Следя за Ахмедом, который вышел на кухню, Майко прошептала Кубитакэ:
– Не умею общаться с людьми, у которых похоть прямо на лице написана.
– То есть тебе нужны буддисты?
– Я не говорила, что не люблю мусульман…
Чай был готов. В беседе Майко заняла оборонительную позицию, стараясь не привлекать внимание к собственной персоне. Она спросила Ахмеда, чем Мэтью обычно занимается дома, что он за человек.
– Я часто пью чай вместе с Мэтью. Мы говорим по-английски. Я плохо его знаю. Он не мусульманин, не христианин, не японец. Наверное, он не буддист и не индуист. Он часто разговаривает сам с собой. Если приложить ухо к стене, то хорошо слышно. Кажется, он говорит с кем-то, но у него никого нет. Я сам часто молюсь, но он не молится. Когда я спросил его, что он бормочет, он ответил, что у него привычка разговаривать во сне.
– А о чем он говорит во сне? – спросил Кубитакэ, постукивая пальцами по стене.
– Не знаю.
– Может, он говорит по телефону? Или ему кто-то оставляет сообщения на автоответчике?
– Нет, это не телефон. Он разговаривает один. С кем-то невидимым.
– С привидением, что ли?
– Я не верю в привидения.
– Ты был в квартире у Мэтью?
– Нет. Только мельком видел. У него в комнате стоит палатка, и он в ней спит.
Что значит палатка? Сетка от комаров? Но сейчас не лето.
На этом разговор о Мэтью прекратился. Ахмед не знал, кем работает Мэтью. Сосед, который возвращается домой, чтобы вдоволь наговориться с самим собой, в глазах Ахмеда казался жутковатым типом.

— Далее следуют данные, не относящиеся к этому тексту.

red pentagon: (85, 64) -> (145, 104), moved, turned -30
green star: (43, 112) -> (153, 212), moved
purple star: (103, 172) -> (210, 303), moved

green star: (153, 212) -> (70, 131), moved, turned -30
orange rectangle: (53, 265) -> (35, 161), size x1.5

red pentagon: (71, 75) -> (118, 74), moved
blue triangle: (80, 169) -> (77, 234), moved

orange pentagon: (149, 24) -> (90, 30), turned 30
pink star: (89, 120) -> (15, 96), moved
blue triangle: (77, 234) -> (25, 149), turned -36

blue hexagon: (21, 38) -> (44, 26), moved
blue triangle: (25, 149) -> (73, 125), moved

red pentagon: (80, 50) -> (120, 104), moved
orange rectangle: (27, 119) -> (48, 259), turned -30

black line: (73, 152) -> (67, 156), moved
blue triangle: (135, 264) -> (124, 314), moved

Они поблагодарили за чай и уже выходили из дома-тюленя, когда Ахмед сбежал вниз по лестнице вслед за ними. Он забыл кое-что сказать. И с ходу начал рассказывать, но так сбивчиво, что потребовалось некоторое время, прежде чем они разобрались что к чему. Если опустить подробности, то дело было так.
Однажды Ахмеду приснился сон, будто он бежит вверх по холму. Сверху что-то скатывалось по пологому склону, он присмотрелся: голые женщины. Приближаясь к нему, женщины резко набирали скорость, и он не то что не мог их поймать – успеть увернуться бы. При этом он продолжал исступленно бежать вверх.

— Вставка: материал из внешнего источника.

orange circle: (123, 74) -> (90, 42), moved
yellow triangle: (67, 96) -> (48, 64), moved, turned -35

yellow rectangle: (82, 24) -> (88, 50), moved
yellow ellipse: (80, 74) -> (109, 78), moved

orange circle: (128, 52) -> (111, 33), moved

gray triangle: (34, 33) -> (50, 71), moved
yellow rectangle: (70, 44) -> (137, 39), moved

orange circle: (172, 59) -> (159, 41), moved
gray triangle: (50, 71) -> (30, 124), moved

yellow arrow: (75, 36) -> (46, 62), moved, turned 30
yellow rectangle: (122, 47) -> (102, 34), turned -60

Когда за чаем он рассказал об этом Мэтью, тот сказал: в следующий раз, когда увидишь тот же сон, посмотри, что было дальше со скатившимися женщинами. А еще он сказал: может, в скором времени и я появлюсь у тебя во сне.
Прошло около недели, и он уже забыл про свой сон, когда ему опять приснились скатывающиеся со склона женщины. Как ни странно, во сне Ахмед вспомнил слова Мэтью и проследил, куда они скатываются. Внизу был пруд, где с наслаждением плавали эти голые женщины. В том пруду плавал и голый Мэтью. Ахмед вслед за женщинами скатился с холма и тоже оказался в пруду.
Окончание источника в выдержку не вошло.